Exhibit (h)(59)
Shareholder Services Agreement (Administrative Class Shares) dated as of
February 7, 2002 between One Group Mutual Funds and Banc One Capital Markets,
Inc.
ONE GROUP MUTUAL FUNDS
0000 XXXXXXX XXXXXXX
XXXXXXXX, XXXX 00000
SHAREHOLDER SERVICES AGREEMENT
To
SHAREHOLDER SERVICES PLAN
To: Banc One Capital Markets, Inc. ("Service Organization")
We wish to enter into this Shareholder Services Agreement with you
concerning the provision of administrative support services to your customers
("Customers") who may from time to time be the record or beneficial owners of
shares of one or more of the series (individually, a "Fund"; collectively, the
"Funds") of One Group Mutual Funds (the "Trust") listed on Schedule A hereto, as
such Schedule may be amended from time to time. The terms and conditions of this
Agreement are as follows:
1. REFERENCE TO PROSPECTUS; DETERMINATION OF NET ASSET VALUE.
1.1 Reference is made to the prospectuses of the Funds (individually, a
"Prospectus"; collectively, the "Prospectuses") as from time to time
are effective under the Securities Act of 1933 (the "1933 Act").

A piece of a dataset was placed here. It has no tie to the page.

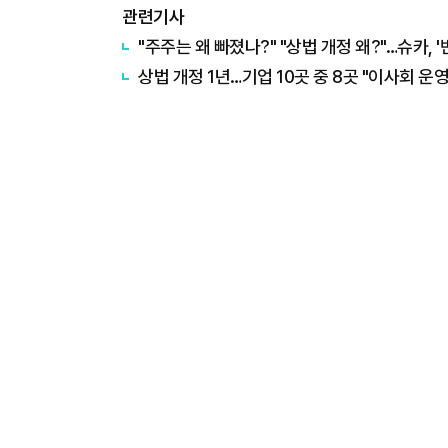
관련기사
"주주는 왜 빠졌나?" "상법 개정 왜?"…슈카, 
상법 개정 1년…기업 10곳 중 8곳 "이사회 운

Terms
defined therein and not otherwise defined herein are used herein with
the meaning so defined.
2. SERVICES AS A SERVICE ORGANIZATION.
2.1 The Service Organization shall provide any combination of the
following support services, as agreed upon by the parties from time to
time, to Customers who may from time to time beneficially own shares
of a Fund: (i) aggregating and processing purchase and redemption
requests for a Fund's shares from Customers and placing net purchase
and redemption orders with the Trust, (ii) processing dividend
payments from the Trust on behalf of Customers; (iii) arranging for
bank wire transfer of funds to or from a Customer's account; (iv)
responding to inquiries from Customers relating to the services
performed by the Service Organization under this Agreement; (v)

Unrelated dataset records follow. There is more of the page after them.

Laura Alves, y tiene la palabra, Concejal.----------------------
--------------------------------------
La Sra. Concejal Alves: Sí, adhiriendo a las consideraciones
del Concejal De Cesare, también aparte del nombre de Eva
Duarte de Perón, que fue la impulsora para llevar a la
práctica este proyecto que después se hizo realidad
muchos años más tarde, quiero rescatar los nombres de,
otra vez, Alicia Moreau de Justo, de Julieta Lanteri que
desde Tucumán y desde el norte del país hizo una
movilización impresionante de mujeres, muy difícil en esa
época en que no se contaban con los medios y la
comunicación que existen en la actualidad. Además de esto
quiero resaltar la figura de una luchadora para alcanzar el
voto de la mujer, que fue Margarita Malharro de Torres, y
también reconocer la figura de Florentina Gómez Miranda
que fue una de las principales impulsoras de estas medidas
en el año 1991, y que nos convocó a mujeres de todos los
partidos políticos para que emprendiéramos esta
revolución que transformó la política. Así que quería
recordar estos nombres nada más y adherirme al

providing sub-accounting with respect to a Fund's shares beneficially
owned by Customers or providing the information to the Trust necessary
for sub-accounting, (vi) if required by law, forwarding shareholder
communications from the Trust (such as proxies, shareholders reports,
annual and semi-annual financial statements, and dividend,
distribution, and tax notices) to Customers; (vii) forwarding to
Customers proxy statements and proxies containing any proposals
regarding this Agreement or a Fund's Shareholder Services Plan; (viii)
providing such other similar services as the Trust may reasonably
request to the extent the Service Organization is permitted to do so
under applicable statutes, rules, or regulations.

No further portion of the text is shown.